Él la miró, tratando de procesar lo que le pedía. Sus ojos reflejaban el conflicto interno que sentía: por un lado, deseaba darle la libertad que ella anhelaba, pero por otro, el instinto de protegerla lo controlaba. Tras unos segundos de silencio, asintió.

—Te lo prometo —murmuró con voz temblorosa—. Trataré de darte el espacio que necesitas.

Valeria sonrió, y aunque él intentó corresponder, su corazón continuaba lleno de dudas. Había prometido darle espacio, pero sabía que ese miedo seguiría allí, acechante, como una sombra imposible de disipar. Él deseaba que su amor pudiera protegerla, que su presencia fuera suficiente para mantenerla a salvo. Sin embargo, entendía que el amor no era una barrera contra la muerte, y esa realización lo atormentaba.

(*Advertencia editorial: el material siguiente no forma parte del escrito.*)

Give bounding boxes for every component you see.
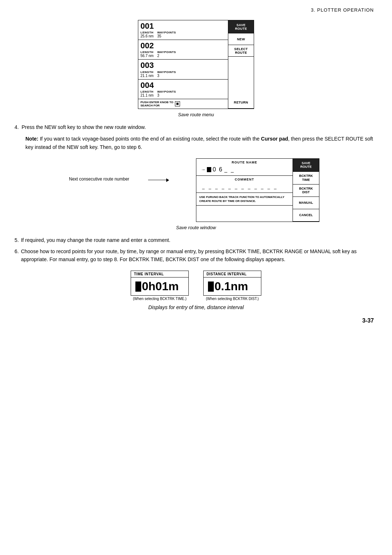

Esa tarde, Valeria se quedó dormida en el sofá. Gabriel permaneció a su lado, mirándola en silencio. Las líneas de preocupación en su rostro se suavizaban mientras dormía, y él deseó poder quitarle cualquier dolor, cualquier pesar, incluso a costa de su propio bienestar. Sabía que tenía que dejarla vivir, que debía respetar sus deseos, pero el miedo era un sentimiento difícil de controlar.

La puerta de la casa se abrió, y entraron Diego y su madre. Al ver la escena, Diego sonrió y bromeó:

—Parece que estás cuidando de un tesoro, Gabriel. No te preocupes, cuando ella despierte, le recordaré que puede respirar por sí misma —dijo con una sonrisa juguetona.

El comentario rompió la tensión en la sala, y Valeria despertó con una pequeña sonrisa al escuchar a su hermano. Gabriel, sin embargo, continuó observándola con la misma mirada protectora, como si no pudiera evitarlo.

Ella le acarició la mano, mirándolo con afecto.

—Te entiendo, Gabriel. También tengo miedo. Pero quiero que seas tú, no alguien consumido por la ansiedad. Prometámonos vivir sin miedo, aunque nos cueste.

Gabriel la miró, el amor y el dolor reflejándose en sus ojos. Sabía que sería difícil, que ese miedo seguiría allí, pero también comprendía que ella necesitaba vivir cada momento, sin cadenas ni sobreprotecciones. La idea de perderla era un miedo constante, pero él se comprometió a apoyarla sin limitarla.

A partir de ese momento, cada segundo juntos se convirtió en una especie de despedida silenciosa, una mezcla de amor y temor, pero sobre todo, de esperanza.